Joint Calls

Thylakoid ion flux-Linking photosynthetic efficiency with osmotic stress response

  • Acronym Flux4LIVES
  • Duration 36
  • Project leader Dr. Ute Armbruster, Max Planck Institute Potsdam, funded by DFG
  • Other project participants Professor Dr. David Mark Kramer, Michigan State University, funded by NSF (pending)
    Professor Dr. Hans-Henning Kunz, Washington State University, funded by NSF (pending)
    Dr. Kees Venema, Consejo Superior de Investigaciones Científicas (CSIC), self-financed

  • Funding
  • Total Granted budget


The global need for dramatic increases in food and fuel over the next decades requires the rapid development of crops with enhanced photosynthetic efficiency and robustness or tolerance to environmental challenges. Recent work suggests that the dynamics (or speed) of activation and deactivation of photoprotective mechanisms of photosynthesis are critical for avoidance of photodamage and for improving the efficiency of light capture of photosynthesis. Intriguingly, the initial characterization of mutants defective in thylakoid ion transport proteins uncovered a key role for thylakoid ion flux in regulating these dynamic responses.
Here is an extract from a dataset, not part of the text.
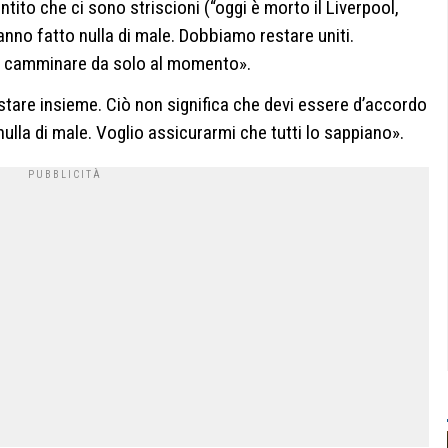
ntito che ci sono striscioni (“oggi è morto il Liverpool,
anno fatto nulla di male. Dobbiamo restare uniti.
 camminare da solo al momento».
 stare insieme. Ciò non significa che devi essere d’accordo
ulla di male. Voglio assicurarmi che tutti lo sappiano».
Moreover, thylakoid ion carriers act on Ca2+ signalling, a central mediator in the osmotic stress response. Taken together, these findings strongly suggest thylakoid ion flux as a promising, perhaps pivotal, target for plant improvement, yet our knowledge of key components is far from complete. Our preliminary results suggest that additional, previously uncharacterized, proteins are involved in fine-tuning the thylakoid network of ion homeostatic mechanisms and that multiple ion flux systems cooperate towards their physiological functions. A key goal of our consortium is to develop a mathematical model which will link modifications to thylakoid ion flux with photosynthetic efficiency and hyperosmotic stress response. The model will allow for testing new strategies to improve plant yield in various environments. We will use two data sets to verify and train our model: (a) experimental data derived from Arabidopsis and tomato mutants with loss- and gain of function in thylakoid ion transport proteins and (b) data derived from tomatoes grown commercially in Spain. The project brings together an international group with complementary expertise in chloroplast biology, thylakoid ion flux, bioenergetics, spectroscopy, phenotyping, modelling, ionomics, and biochemistry. We propose to pursue the following work packages (WP): (i) complete the thylakoid ion transport protein inventory; (ii) Determine the role of thylakoid ion flux interactions in photosynthesis and hyperosmotic stress resistance; (iii) Identify the process by which thylakoid ion flux impacts the hyperosmotic stress response; (iv) Analyse thylakoid ion flux impacts on key agronomical traits in tomato; and (v) Generate a model for simulating increases to photosynthetic efficiency and salt stress resistance as a function of thylakoid ion flux.